Глаза Жаннат слипались, земля тонула в тенях, но молодая женщина разглядела, что они въехали в какой-то пустынный, словно нежилой двор, который со всех сторон обступили хозяйственные постройки.

– Слезайте, – сказал Кульазимов. – Вон там мы с Ташмухамедовым будем спать, – и он ткнул камчой в сторону зиявшей черным провалом открытой двери какой-то михманханы, – а ты полезай вон на ту балахану.

Но Жаннат дрожащим от холода и страха голосом проговорила:

– Я пойду к женщинам в ичкари.

– Здесь нет ичкари.

Жаннат вспомнила слова Ташмухамедова и погнала коня к воротам, но Кульазимов схватил его под уздцы и сердито сказал:

– Дура девчонка, куда ты?

Он заставил ее спешиться и подтолкнул к крутой лестнице, ведшей на балахану.

Ни сил, ни воли у Жаннат не оставалось. Она покорно ступила на ступеньку и стала подниматься.

– Сиди там, – грубо сказал снизу Кульазимов. – Спи.

Силы совсем оставили Жаннат, но у нее хватило еще соображения выбраться из темного, пропахшего затхлостью и копотью помещения на крышу. Здесь она инстинктивно зарылась в сухой клевер и… заснула. Последняя мысль, мелькнувшая в ее голове, была: «Западня…» И все же она спала крепким здоровым сном молодости, пока ее не разбудил надрывный вопль, топот и ржание коней, голоса.

– Голову с тебя Садреддин снимет. Куда девку дел? – спрашивал кто-то грубым голосом.

– Дрыхла здесь на балахане, куда-то делась.

– Делась, делась! Ищите! Садреддин приказал ее того… Ищите.

Закричав от ужаса, Жаннат выбралась из-под клевера и, бормоча: «Убили Ташмухамедова, убили!», скатилась со стога прямо в балахану.

– Эй! – заорал кто-то внизу, очевидно услышав шум. – Красавица, иди сюда! Никуда не денешься!

Жаннат оглянулась. По плоской крыше со стороны михманханы шел вооруженный человек и показывал на нее рукой. Она заглянула вниз и ахнула. Весь двор кишел всадниками и пешими. В свете утреннего солнца поблескивали винтовки.

– Слезай! – кричали снизу. – Все равно подстрелим. Слезай!

Машинально Жаннат встала на верхнюю ступеньку лестницы. Над головой ее выросла мохнатая шапка басмача, шедшего по крыше. Она понимала, что ждет ее внизу, и шаг делался все медленней, медленней. Старые доски лестницы рассохлись, скрип каждой ступеньки отдавался стоном в ее душе.

– Не спешишь, – захрипел голос, – умирать, видно, неохота, а?
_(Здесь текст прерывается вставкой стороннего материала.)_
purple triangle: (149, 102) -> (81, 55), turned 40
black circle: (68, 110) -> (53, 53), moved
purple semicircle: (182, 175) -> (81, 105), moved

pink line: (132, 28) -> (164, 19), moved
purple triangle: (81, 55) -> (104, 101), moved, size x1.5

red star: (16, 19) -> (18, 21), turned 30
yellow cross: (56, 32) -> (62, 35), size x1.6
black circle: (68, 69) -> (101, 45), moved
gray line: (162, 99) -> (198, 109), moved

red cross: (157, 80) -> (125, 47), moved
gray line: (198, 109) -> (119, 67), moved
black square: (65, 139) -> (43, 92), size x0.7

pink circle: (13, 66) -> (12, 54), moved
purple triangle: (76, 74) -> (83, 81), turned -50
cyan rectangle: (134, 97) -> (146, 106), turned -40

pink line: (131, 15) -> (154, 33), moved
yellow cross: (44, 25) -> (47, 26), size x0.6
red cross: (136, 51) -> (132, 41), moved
Одна рука крепко вцепилась ей в плечо. Другой рукой человек, вынырнувший снизу, шарил за поясом, дыша ей громко прямо в ухо.

Кто-то со двора крикнул:

– Эй, Хамид, что ты там возишься?

– Сейчас.

– Тащи ее сюда, посмотрим, какая она.

– Нечего смотреть, кончай! Кто-то по дороге едет.

Вывернувшись и отчаянно взвизгнув, Жаннат скользнула мимо басмача, вскочила на две-три ступеньки, каблуком сапога ударила его по голове.

Басмач потерял равновесие и с грохотом, пересчитывая всей своей грузной тушей ступеньки, рухнул вниз.

Жаннат выскочила на балахану. Мужество вернулось к ней. Она, слабенькая, маленькая, поборола огромного, здорового мужчину. Голубая полоса света лилась снаружи. Жаннат подбежала к двери. В лицо ей пахнуло свежестью. Собственно говоря, дверь из балаханы никуда не вела. Под ногами Жаннат и перед ней густо переплелись ветви грецкого ореха. Ни минуты не колеблясь, молодая женщина схватилась за толстый сук, подтянулась и, цепляясь ногами и руками, забралась в ветви огромного дерева. С живостью обезьяны она спустилась на землю, пробежала через пустынный, заброшенный сад, потом какой-то дворик. Где-то далеко раздавались крики.

Через минуту Жаннат оказалась на женской половине чьего-то зажиточного дома. Присев на глиняном возвышении, она горько расплакалась.